Beyond E2E Testing Part 1

Series: Beyond E2E Testing Post: 1 of 4

This post is adapted from a talk I gave at the 2026 Open edX Conference in Salt Lake City, hosted by WGU. If you'd prefer the slide format, the presentation is here.

TL;DR: Your test suite can be green and your UI can still be broken. Visual regression testing catches the gap: layout shifts, color changes, clipping, font regressions. It compares screenshots pixel by pixel against a known-good baseline. The tooling is lightweight: pixelmatch and pngjs on top of Playwright. Most of the work is in stabilization, not comparison. For larger projects, store baselines in S3 or another object storage bucket instead of git. Do it right and reviewers get baseline, current, and diff images attached to every failing CI run without pulling the branch.

Introduction

We shipped a design system update. A shared CSS variable — --font-size-base — moved from 16px to 14px. The intent was to tighten up the UI on a specific new component. The variable was more widely used than anyone realized.

Everything passed. The test suite was green, the PR was approved, the deploy went out. Typography shrank across the entire application. Not catastrophically — two pixels doesn't sound like much — but enough that the visual hierarchy of every page was off. Headings that were supposed to dominate a section now competed with body text. Sidebar labels that were intentionally small became illegible.

No functional test caught it because nothing stopped working. No accessibility scan caught it because WCAG doesn't mandate a specific base font size — it mandates that text can be resized, which it still could be. The only way to catch it was to look at the page and compare it to what it looked like before.

That's the class of bug visual regression testing exists to catch: automated comparison of screenshots against a known-good baseline.

What Is Visual Regression Testing?

Take a screenshot when the UI looks the way it's supposed to. Store it. On every subsequent run, take another screenshot and compare them pixel by pixel. If more than a configurable threshold of pixels changed, fail the test and write a diff image showing exactly where. That's it.

Visual regression testing works alongside functional tests, not instead of them. Functional tests tell you whether a component rendered without throwing.

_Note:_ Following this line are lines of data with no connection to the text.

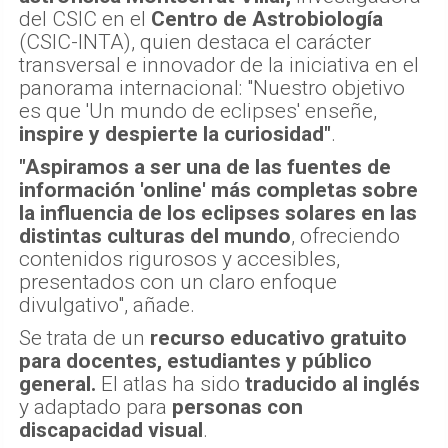
del CSIC en el
Centro de Astrobiología
(CSIC-INTA), quien destaca el carácter
transversal e innovador de la iniciativa en el
panorama internacional: "Nuestro objetivo
es que 'Un mundo de eclipses' enseñe,
inspire y despierte la curiosidad"
.
"Aspiramos a ser una de las fuentes de
información 'online' más completas sobre
la influencia de los eclipses solares en las
distintas culturas del mundo
, ofreciendo
contenidos rigurosos y accesibles,
presentados con un claro enfoque
divulgativo", añade.
Se trata de un
recurso educativo gratuito
para docentes, estudiantes y público
general.
El atlas ha sido
traducido al inglés
y adaptado para
personas con
discapacidad visual
.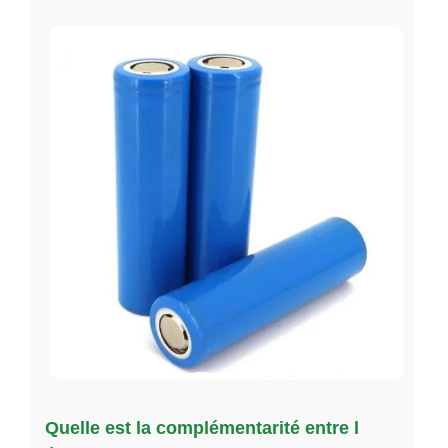
Quelle est la complémentarité entre l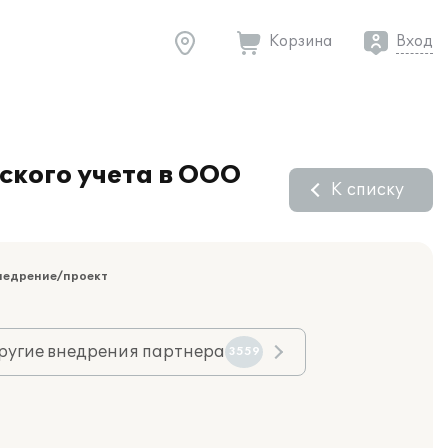
Корзина
Вход
ского учета в ООО
К списку
недрение/проект
ругие внедрения партнера
3559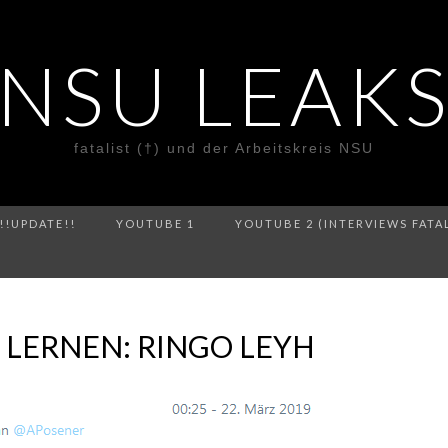
NSU LEAK
fatalist (†) und der Arbeitskreis NSU
!!UPDATE!!
YOUTUBE 1
YOUTUBE 2 (INTERVIEWS FATA
LERNEN: RINGO LEYH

Visual regression tests tell you it also rendered in the right place, with the right colors, at the right size.

What it catches that functional tests won't:

Layout shifts (an element moved because a sibling changed size)
Color changes from a CSS variable update that affected more than intended
Component overlap or clipping from a z-index or overflow change
Font sizing regressions from a global style rule
Stacking context issues that only appear at certain viewport widths

What it doesn't catch, and shouldn't try to, is logic bugs, data correctness, or user flow breakage. If a form submits to the wrong endpoint, a screenshot won't tell you. Know what it's for.

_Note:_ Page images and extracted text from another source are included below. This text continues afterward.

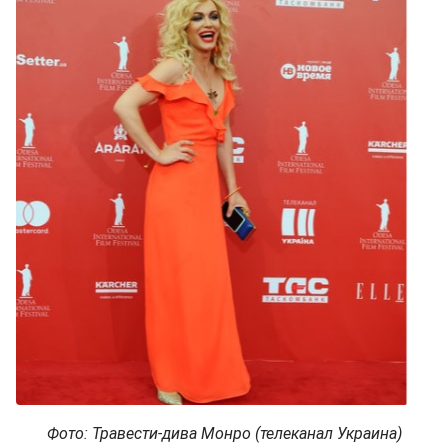
Фото: Травести-дива Монро (телеканал Украина)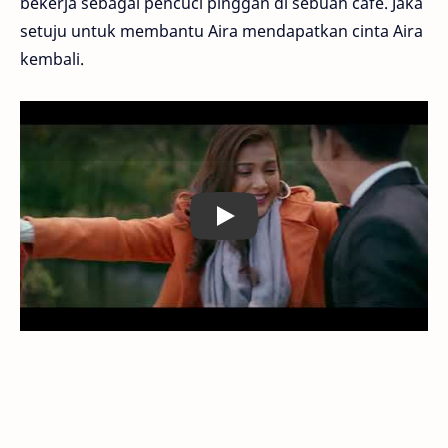
bekerja sebagai pencuci pinggan di sebuah cafe. Jaka
setuju untuk membantu Aira mendapatkan cinta Aira
kembali.
Play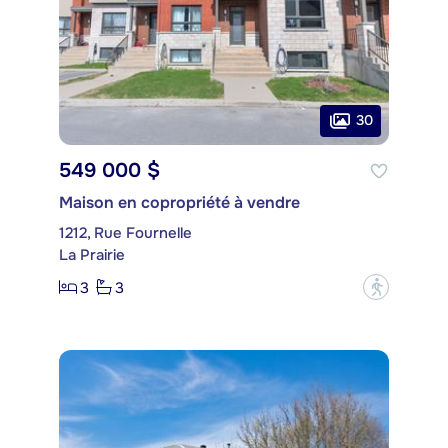
30
549 000 $
Maison en copropriété à vendre
1212, Rue Fournelle
La Prairie
3
3
?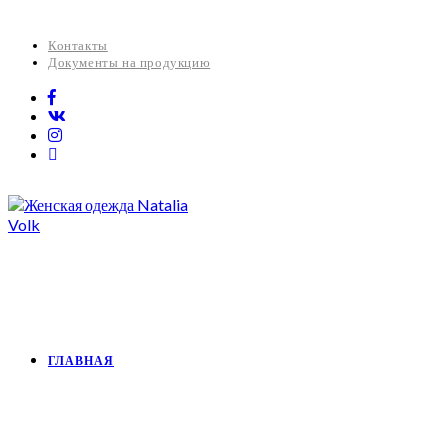
Контакты
Документы на продукцию
ГЛАВНАЯ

Why Visual Regression Testing?

Visual bugs reach production because none of the human-in-the-loop steps catch them reliably. Code review is fast and textual; reviewers read diffs, not rendered pages. Manual QA is inconsistent; the same person might catch a four-pixel layout shift on Monday and miss it on Friday. Screenshots in PRs are better than nothing, but they're optional, they're not compared against anything, and they only show what the author thought to screenshot.

Automation doesn't get tired. It compares the same pixels in the same order every time. When something changes, it fails loudly and shows you exactly what changed.

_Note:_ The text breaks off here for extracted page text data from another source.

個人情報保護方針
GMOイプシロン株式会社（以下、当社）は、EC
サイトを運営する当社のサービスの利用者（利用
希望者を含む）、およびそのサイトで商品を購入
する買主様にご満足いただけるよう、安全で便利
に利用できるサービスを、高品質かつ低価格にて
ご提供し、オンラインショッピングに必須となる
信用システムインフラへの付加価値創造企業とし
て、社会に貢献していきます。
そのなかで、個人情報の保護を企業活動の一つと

The ROI is highest where a single change can cascade visually across many surfaces: shared CSS variables, design tokens, component libraries. One line touching --color-primary can affect dozens of components. A visual test suite catches the unintended ones immediately instead of at the next audit.

How Pixel Comparison Works

Capture a screenshot in a known-good state. Store it. On every subsequent run, capture the current state and run pixelmatch. It walks both images pixel by pixel, measures the perceptual color distance at each position using YIQ color space (so an equal-brightness hue swap registers as a difference, not just a luminance shift), and counts how many pixels exceeded your threshold.¹ If that count is above zero, fail the test and write a diff image. Unchanged pixels appear gray; changed pixels appear red.

pixelmatch does the comparison work. It's fast, has no native dependencies, and returns a count of differing pixels. You control the output: which color means "changed," how sensitive the threshold is.

pngjs handles reading and writing PNG buffers in Node.² Together they're the only dependencies you need beyond Playwright itself.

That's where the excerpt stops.